◆ Task to complete
Below are some records: retype them all exactly, but not the pictures.

◆ Working data
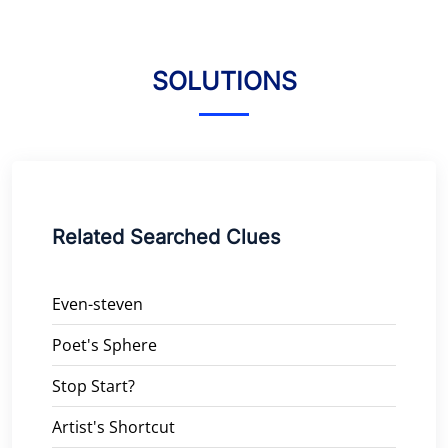
SOLUTIONS
Related Searched Clues
Even-steven
Poet's Sphere
Stop Start?
Artist's Shortcut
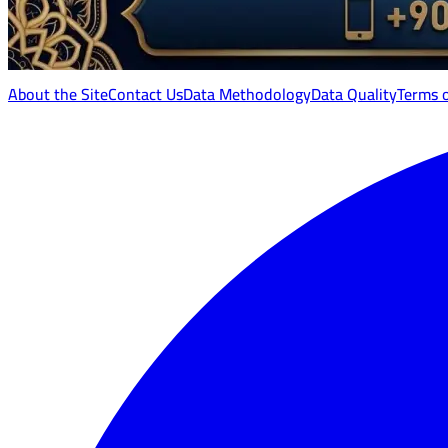
About the Site
Contact Us
Data Methodology
Data Quality
Terms 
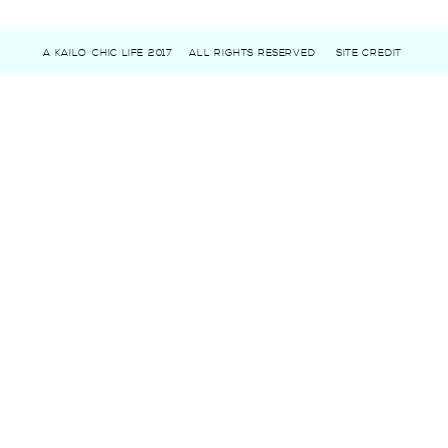
A KAILO CHIC LIFE 2017
ALL RIGHTS RESERVED
SITE CREDIT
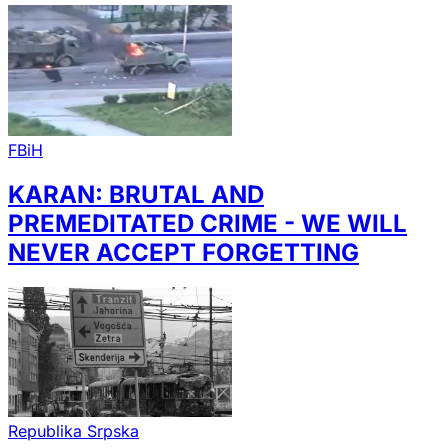
FBiH
KARAN: BRUTAL AND
PREMEDITATED CRIME - WE WILL
NEVER ACCEPT FORGETTING
Republika Srpska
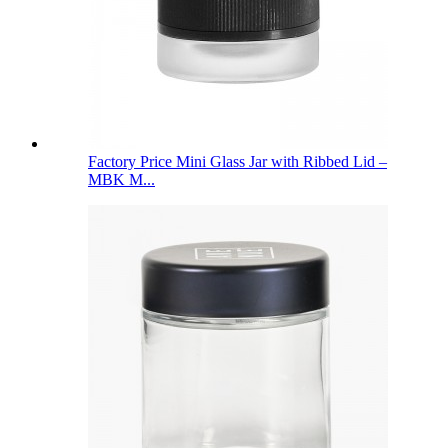
Factory Price Mini Glass Jar with Ribbed Lid –
MBK M...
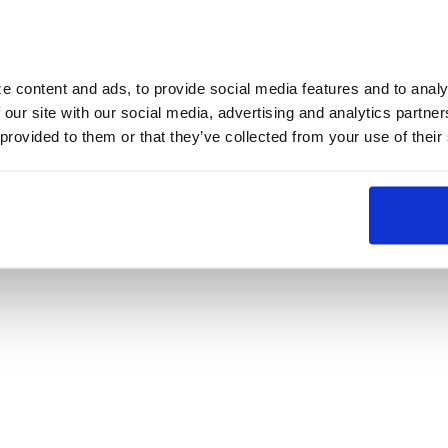
 content and ads, to provide social media features and to analyz
 our site with our social media, advertising and analytics partne
 provided to them or that they’ve collected from your use of their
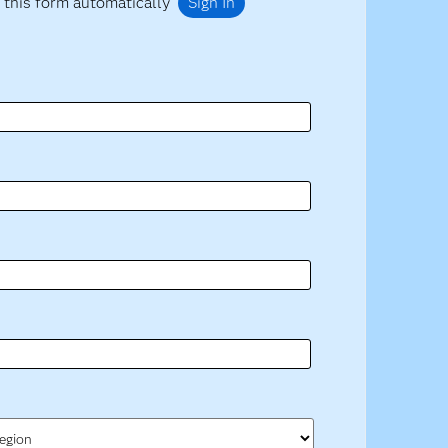
 this form automatically
Sign In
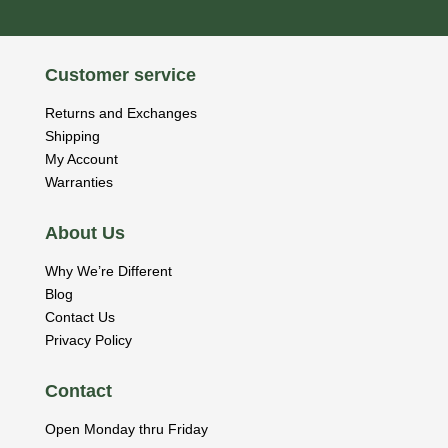
Customer service
Returns and Exchanges
Shipping
My Account
Warranties
About Us
Why We’re Different
Blog
Contact Us
Privacy Policy
Contact
Open Monday thru Friday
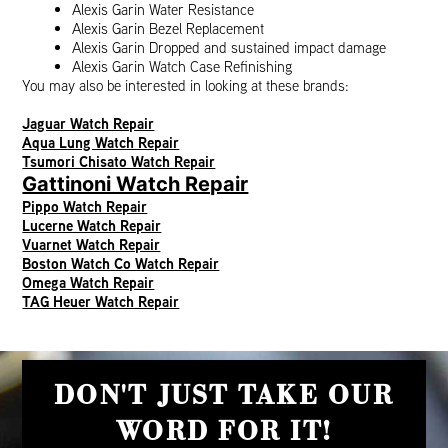
Alexis Garin Water Resistance
Alexis Garin Bezel Replacement
Alexis Garin Dropped and sustained impact damage
Alexis Garin Watch Case Refinishing
You may also be interested in looking at these brands:
Jaguar Watch Repair
Aqua Lung Watch Repair
Tsumori Chisato Watch Repair
Gattinoni Watch Repair
Pippo Watch Repair
Lucerne Watch Repair
Vuarnet Watch Repair
Boston Watch Co Watch Repair
Omega Watch Repair
TAG Heuer Watch Repair
DON'T JUST TAKE OUR
WORD FOR IT!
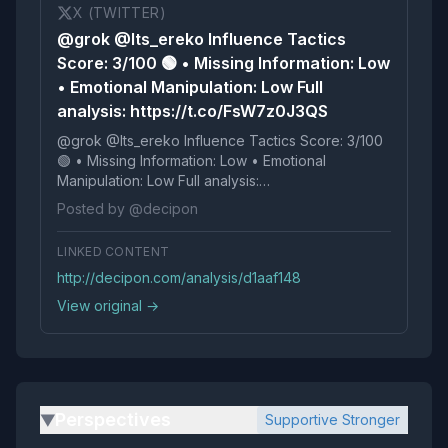
X (TWITTER)
@grok @Its_ereko Influence Tactics
Score: 3/100 🟢 • Missing Information: Low
• Emotional Manipulation: Low Full
analysis: https://t.co/FsW7z0J3QS
@grok @Its_ereko Influence Tactics Score: 3/100
🟢 • Missing Information: Low • Emotional
Manipulation: Low Full analysis:
https://t.co/FsW7z0J3QS
Posted by @decipon
LINKED CONTENT
http://decipon.com/analysis/d1aaf148
View original →
Perspectives
Supportive Stronger
▶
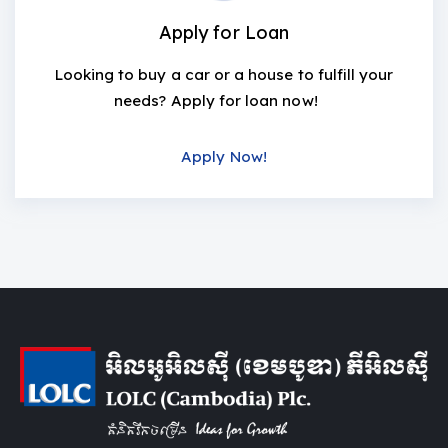
Apply for Loan
Looking to buy a car or a house to fulfill your
needs? Apply for loan now!
Apply Now!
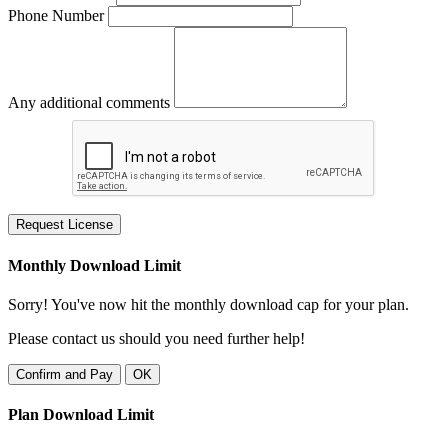
Phone Number
Any additional comments
Request License
Monthly Download Limit
Sorry! You've now hit the monthly download cap for your plan.
Please contact us should you need further help!
Confirm and Pay
OK
Plan Download Limit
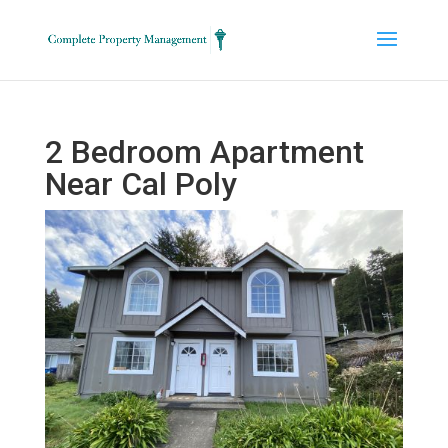
2 Bedroom Apartment
Near Cal Poly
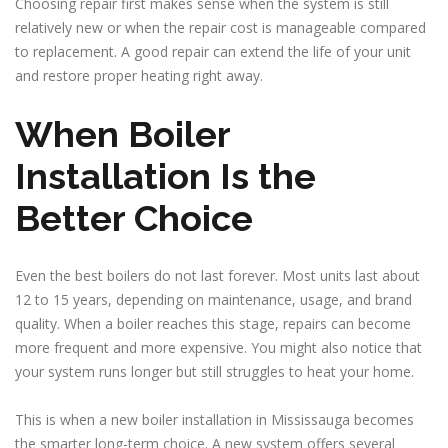
Choosing repair first makes sense when the system is still
relatively new or when the repair cost is manageable compared
to replacement. A good repair can extend the life of your unit
and restore proper heating right away.
When Boiler
Installation Is the
Better Choice
Even the best boilers do not last forever. Most units last about
12 to 15 years, depending on maintenance, usage, and brand
quality. When a boiler reaches this stage, repairs can become
more frequent and more expensive. You might also notice that
your system runs longer but still struggles to heat your home.
This is when a new boiler installation in Mississauga becomes
the smarter long-term choice. A new system offers several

◆ Task solution
SOLUTIONS
Related Searched Clues
Even-steven
Poet's Sphere
Stop Start?
Artist's Shortcut
About the Site
Contact Us
Data Methodology
Data Quality
Terms 
A KAILO CHIC LIFE 2017
ALL RIGHTS RESERVED
SITE CREDIT
FBiH
KARAN: BRUTAL AND
PREMEDITATED CRIME - WE WILL
NEVER ACCEPT FORGETTING
Republika Srpska
Factory Price Mini Glass Jar with Ribbed Lid –
MBK M...
 content and ads, to provide social media features and to analyz
 our site with our social media, advertising and analytics partne
 provided to them or that they’ve collected from your use of their
 this form automatically
Sign In
Customer service
Returns and Exchanges
Shipping
My Account
Warranties
About Us
Why We’re Different
Blog
Contact Us
Privacy Policy
Contact
Open Monday thru Friday
Alexis Garin Water Resistance
Alexis Garin Bezel Replacement
Alexis Garin Dropped and sustained impact damage
Alexis Garin Watch Case Refinishing
You may also be interested in looking at these brands:
Jaguar Watch Repair
Aqua Lung Watch Repair
Tsumori Chisato Watch Repair
Gattinoni Watch Repair
Pippo Watch Repair
Lucerne Watch Repair
Vuarnet Watch Repair
Boston Watch Co Watch Repair
Omega Watch Repair
TAG Heuer Watch Repair
DON'T JUST TAKE OUR
WORD FOR IT!
X (TWITTER)
@grok @Its_ereko Influence Tactics
Score: 3/100 🟢 • Missing Information: Low
• Emotional Manipulation: Low Full
analysis: https://t.co/FsW7z0J3QS
@grok @Its_ereko Influence Tactics Score: 3/100
🟢 • Missing Information: Low • Emotional
Manipulation: Low Full analysis:
https://t.co/FsW7z0J3QS
Posted by @decipon
LINKED CONTENT
http://decipon.com/analysis/d1aaf148
View original →
Perspectives
Supportive Stronger
▶
Apply for Loan
Looking to buy a car or a house to fulfill your
needs? Apply for loan now!
Apply Now!
Phone Number
Any additional comments
Request License
Monthly Download Limit
Sorry! You've now hit the monthly download cap for your plan.
Please contact us should you need further help!
Confirm and Pay
OK
Plan Download Limit
2 Bedroom Apartment
Near Cal Poly
Choosing repair first makes sense when the system is still
relatively new or when the repair cost is manageable compared
to replacement. A good repair can extend the life of your unit
and restore proper heating right away.
When Boiler
Installation Is the
Better Choice
Even the best boilers do not last forever. Most units last about
12 to 15 years, depending on maintenance, usage, and brand
quality. When a boiler reaches this stage, repairs can become
more frequent and more expensive. You might also notice that
your system runs longer but still struggles to heat your home.
This is when a new boiler installation in Mississauga becomes
the smarter long-term choice. A new system offers several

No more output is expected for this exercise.